Wei Ying, Ma Yanyuan, Carroll Raymond J
Department of Biostatistics, Columbia University, 722 West 168th St., New York, New York 10032, U.S.A.
Department of Statistics, Texas A&M University, College Station, Texas 77843-3143, U.S.A.
Biometrika. 2012;99(2):423-438. doi: 10.1093/biomet/ass007.

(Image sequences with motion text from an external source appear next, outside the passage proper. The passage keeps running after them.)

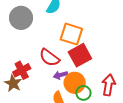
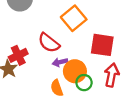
orange square: (71, 34) -> (74, 18), turned 30
red square: (80, 55) -> (102, 45), moved, turned 35

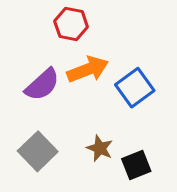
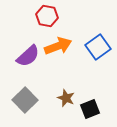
blue square: (135, 88) -> (98, 47), moved

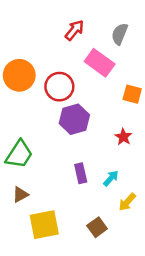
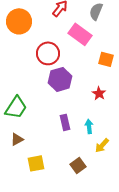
orange circle: (19, 75) -> (19, 21), moved
cyan arrow: (111, 178) -> (89, 126), turned -48
yellow square: (44, 225) -> (36, 163), size x0.7

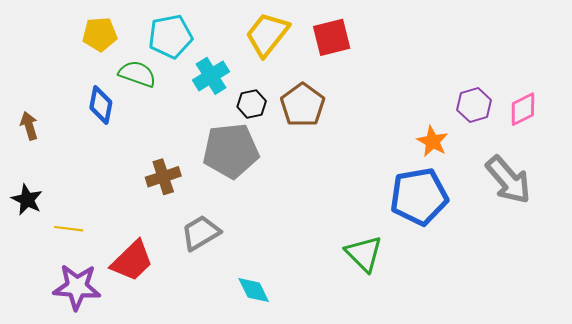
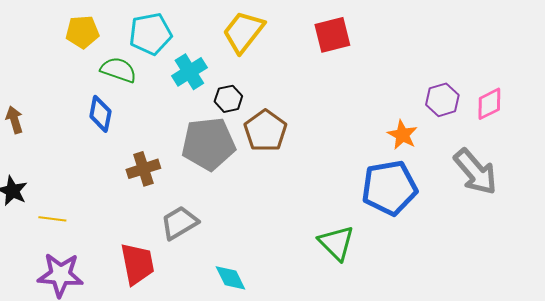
red square: (332, 37) -> (332, 35), moved
blue diamond: (101, 105) -> (100, 114), moved
brown pentagon: (303, 105) -> (265, 131), moved
red trapezoid: (132, 261) -> (137, 264), moved, turned -57

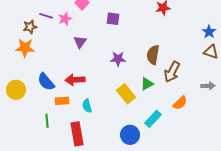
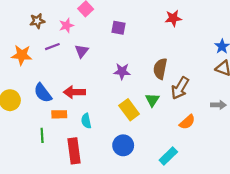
purple line: (46, 16) -> (52, 47), moved, turned -40
brown star: (30, 27) -> (37, 21), moved
green triangle: (147, 84) -> (152, 100), turned -32
cyan rectangle: (153, 119) -> (168, 156), moved
blue circle: (130, 135) -> (123, 145), moved

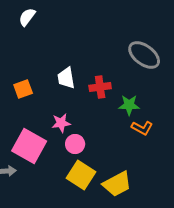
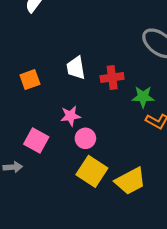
pink square: (29, 146) -> (36, 140), size x0.7

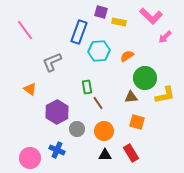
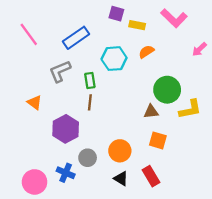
blue rectangle: (79, 32) -> (76, 38), moved, turned 35
pink arrow: (165, 37) -> (199, 49), moved
orange semicircle: (127, 56) -> (146, 52), moved
green rectangle: (87, 87) -> (90, 80), moved
brown line: (98, 103) -> (90, 102), moved, turned 40
gray circle: (77, 129) -> (88, 158), moved
black triangle: (105, 155) -> (121, 178), turned 32

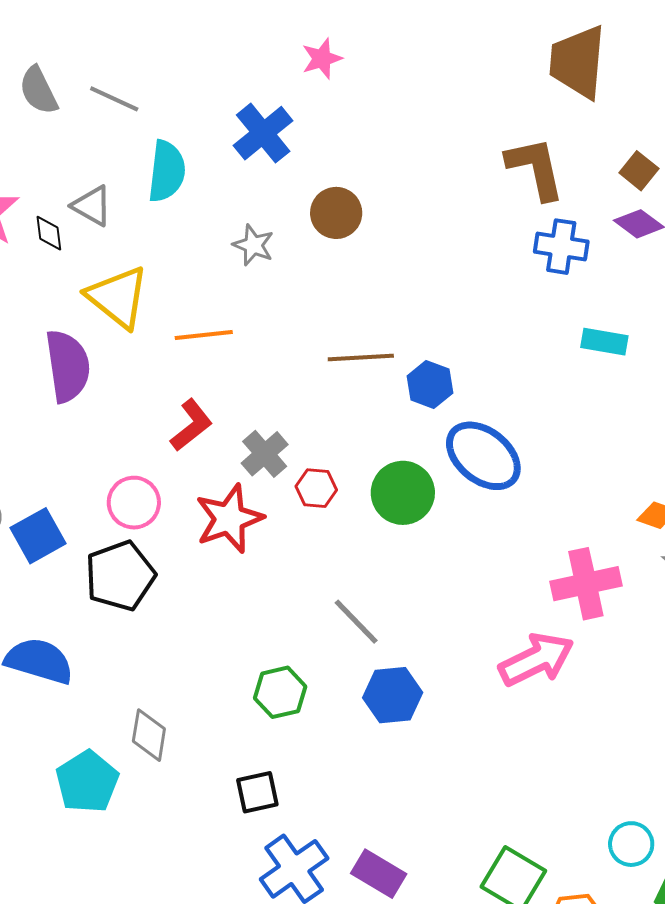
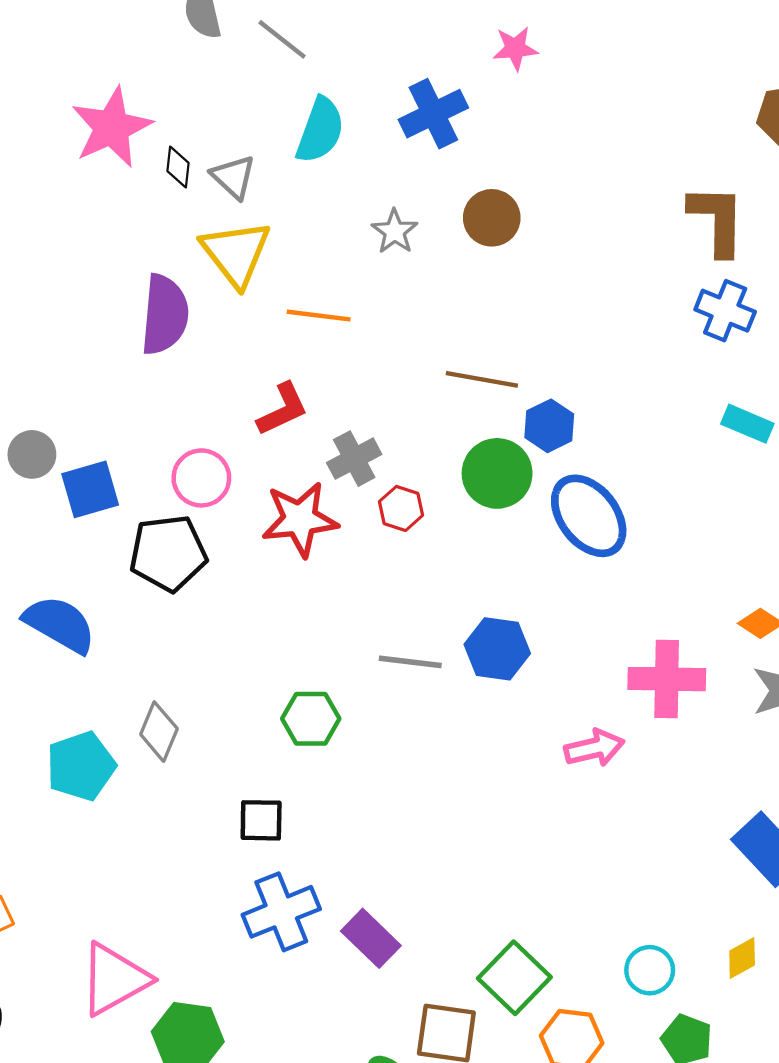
gray triangle: (92, 206) -> (233, 177), moved
green circle: (403, 493) -> (497, 473), moved
gray line: (356, 622) -> (410, 662), turned -52
pink arrow: (536, 659) -> (594, 748), size x0.7
blue hexagon: (393, 695) -> (497, 649), moved

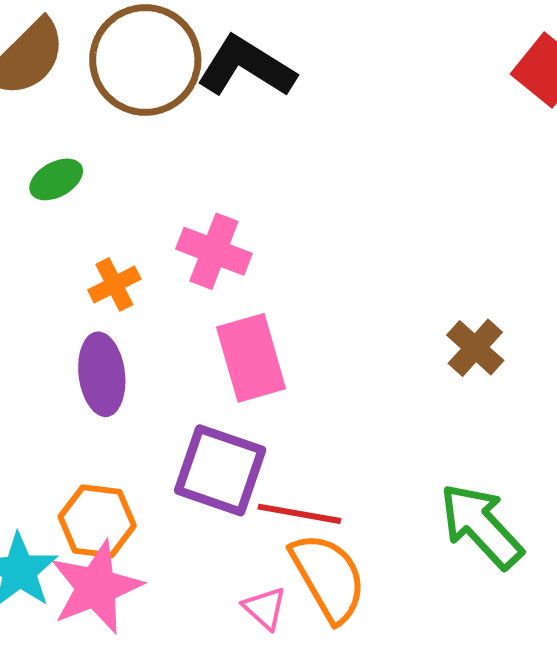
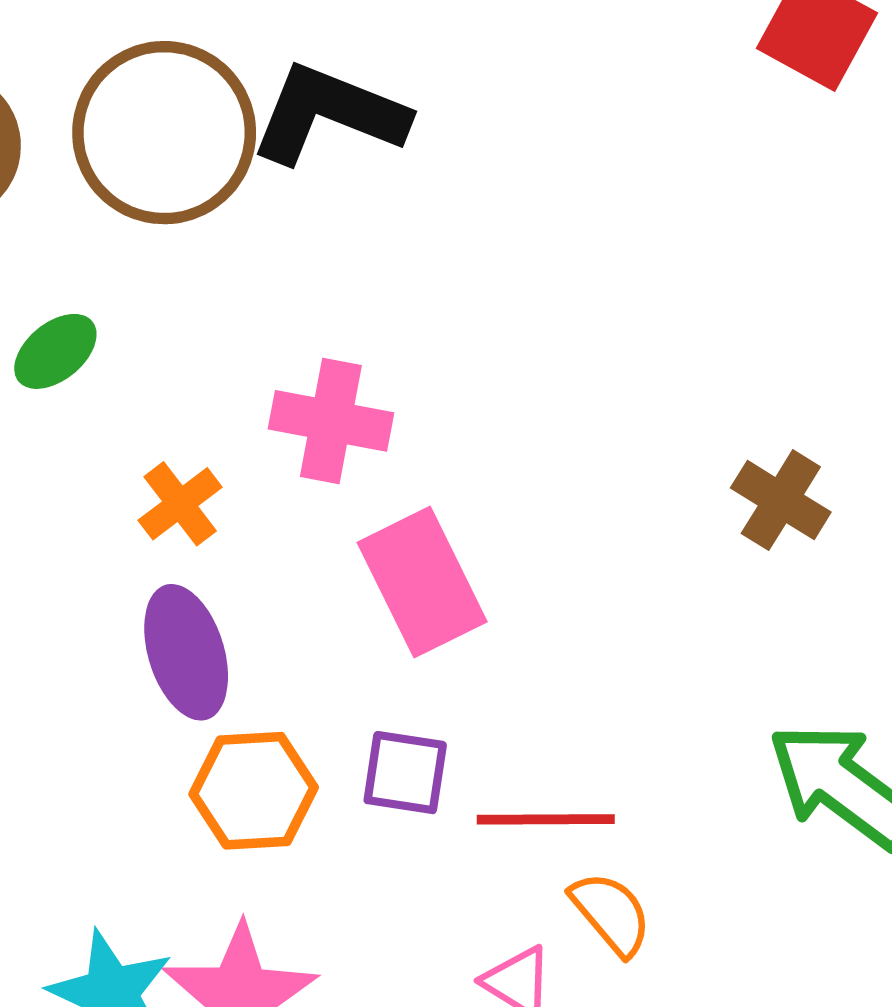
purple square: (220, 470) -> (405, 773), size x0.6
orange hexagon: (97, 521) -> (254, 791), moved
orange semicircle: (328, 577) -> (611, 913), size x0.6

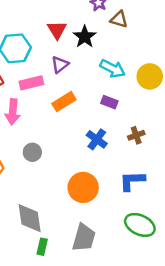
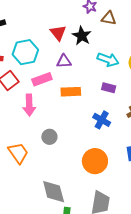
purple triangle: (60, 65) -> (64, 61), turned 42
orange rectangle: (64, 102) -> (71, 92), turned 36

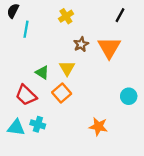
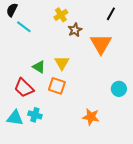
cyan line: (26, 29) -> (24, 27), turned -63
brown star: (81, 44) -> (75, 30), moved
orange square: (62, 93) -> (57, 86), turned -30

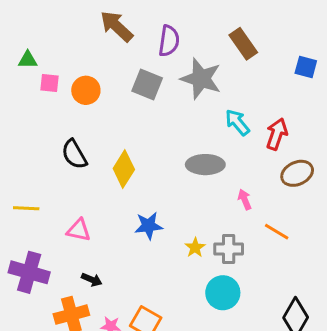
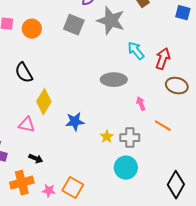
yellow diamond: (124, 169) -> (44, 102), moved
brown ellipse: (297, 173) -> (177, 86), turned 40

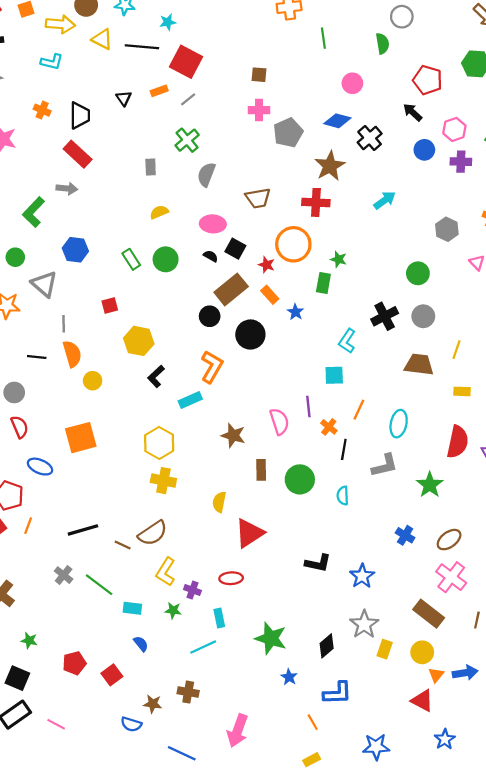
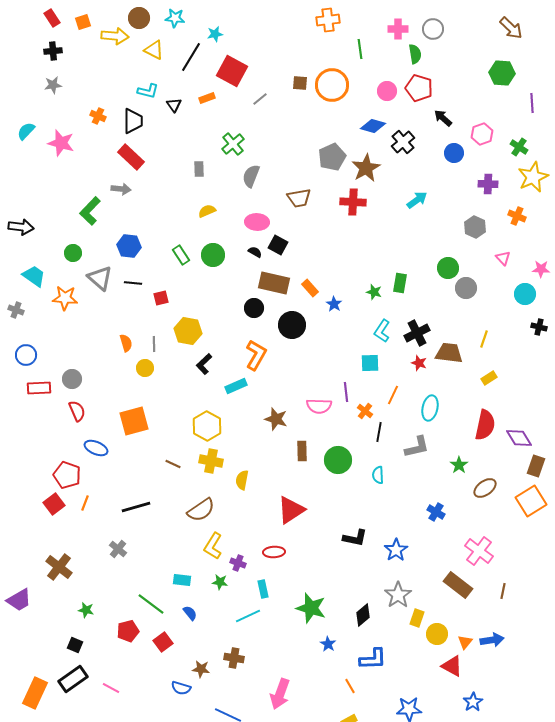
black line: (142, 47) -> (191, 57), turned -64
cyan L-shape: (52, 62) -> (148, 91), moved
red pentagon: (428, 80) -> (419, 88), moved
gray line: (188, 99) -> (260, 99), moved
pink cross: (259, 110) -> (398, 29), moved
gray pentagon: (288, 133) -> (332, 157), moved
purple cross: (461, 162) -> (488, 184), moved
orange circle: (293, 244) -> (332, 85), moved
green star: (338, 259) -> (374, 292), moved
red star: (267, 265) -> (419, 363), moved
green rectangle: (323, 283) -> (400, 283), moved
brown rectangle: (231, 289) -> (274, 283), turned 52
black cross: (385, 316) -> (417, 333), moved
gray circle: (423, 316) -> (466, 288), moved
gray line: (64, 324) -> (154, 344), moved
orange semicircle: (72, 354) -> (126, 343), size x0.7
black line: (37, 357) -> (133, 283), moved
yellow rectangle: (462, 391) -> (489, 378), turned -35
pink semicircle: (279, 421) -> (319, 406), turned 110
green star: (430, 485) -> (459, 465), size x0.7
yellow semicircle: (219, 502) -> (242, 480), moved
brown ellipse: (449, 540) -> (485, 488), moved
brown line: (123, 545) -> (173, 464), moved
green line: (99, 585) -> (151, 604), moved
yellow circle: (422, 652) -> (437, 634), moved
black square: (17, 678) -> (75, 645), size x0.7

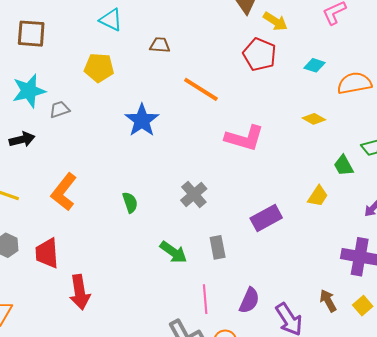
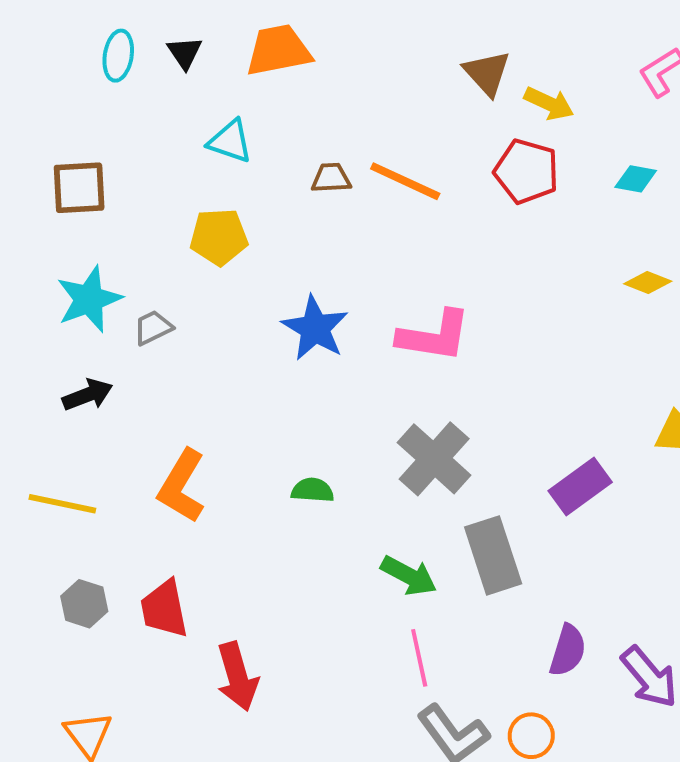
orange line: (201, 89) -> (405, 181), moved
pink L-shape: (244, 138) -> (434, 336), moved
gray cross: (194, 194) -> (434, 459), size x1.4
green semicircle: (130, 202) -> (313, 490), turned -60
gray rectangle: (218, 247) -> (493, 555), size x1.6
pink line: (205, 299) -> (419, 658), moved

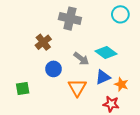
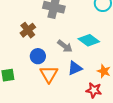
blue triangle: (103, 77) -> (75, 68), moved
orange triangle: (77, 87) -> (49, 74), moved

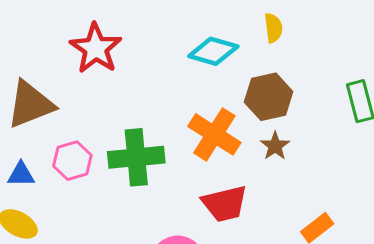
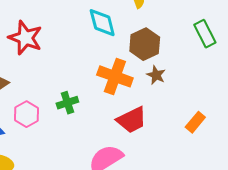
cyan diamond: (213, 51) -> (102, 23), turned 72
green cross: (136, 157) -> (67, 103), size x0.6

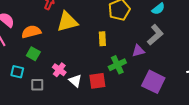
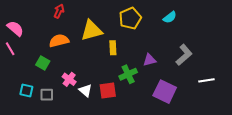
yellow triangle: (67, 22) -> (92, 31), moved
orange semicircle: (31, 32) -> (59, 41), moved
gray L-shape: (155, 35) -> (184, 55), moved
cyan square: (17, 72) -> (26, 90), moved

We propose a multiple imputation estimator for parameter estimation in a quantile regression model when some covariates are missing at random. The estimation procedure fully utilizes the entire dataset to achieve increased efficiency, and the resulting coefficient estimators are root- consistent and asymptotically normal. To protect against possible model misspecification, we further propose a shrinkage estimator, which automatically adjusts for possible bias. The finite sample performance of our estimator is investigated in a simulation study. Finally, we apply our methodology to part of the Eating at American's Table Study data, investigating the association between two measures of dietary intake.
当一些协变量随机缺失时,我们提出了一种用于分位数回归模型参数估计的多重填补估计器。估计过程充分利用整个数据集以提高效率,并且所得的系数估计器是根一致且渐近正态的。为防止可能的模型误设,我们进一步提出了一种收缩估计器,它会自动调整可能的偏差。在模拟研究中考察了我们估计器的有限样本性能。最后,我们将我们的方法应用于“在美国人餐桌上用餐”研究数据的一部分,研究两种饮食摄入量测量指标之间的关联。